[[ Input for this task, beginning ]]
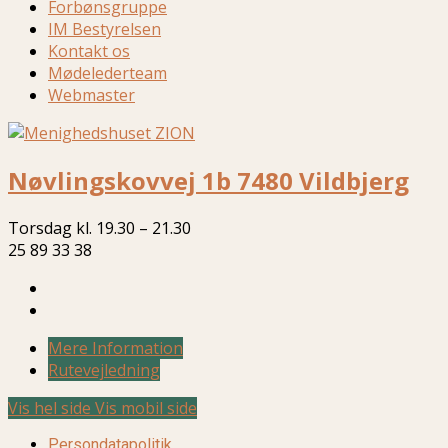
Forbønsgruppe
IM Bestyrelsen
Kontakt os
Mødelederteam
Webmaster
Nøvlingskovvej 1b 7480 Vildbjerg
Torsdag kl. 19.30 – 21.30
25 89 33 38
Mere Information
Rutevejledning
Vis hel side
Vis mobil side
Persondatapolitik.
[[ Input for this task, end ]]
[[ Input for this task, beginning ]]
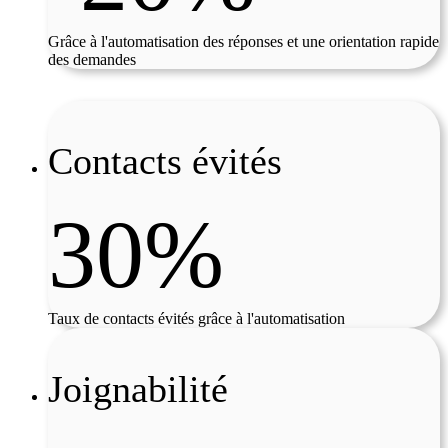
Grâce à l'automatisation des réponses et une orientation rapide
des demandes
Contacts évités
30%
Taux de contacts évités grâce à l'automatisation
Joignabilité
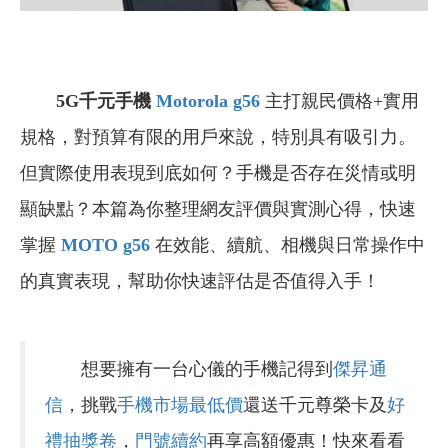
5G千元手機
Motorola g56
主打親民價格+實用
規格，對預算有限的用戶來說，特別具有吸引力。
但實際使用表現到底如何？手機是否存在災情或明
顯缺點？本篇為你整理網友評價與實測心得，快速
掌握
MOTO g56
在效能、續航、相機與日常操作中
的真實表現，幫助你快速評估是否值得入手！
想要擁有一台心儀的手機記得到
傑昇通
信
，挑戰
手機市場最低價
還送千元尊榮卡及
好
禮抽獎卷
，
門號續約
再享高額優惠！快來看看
[[ Input for this task, end ]]
Task directions
Copy every line of the data where "évités" is found.

Result for this exercise
Contacts évités
Taux de contacts évités grâce à l'automatisation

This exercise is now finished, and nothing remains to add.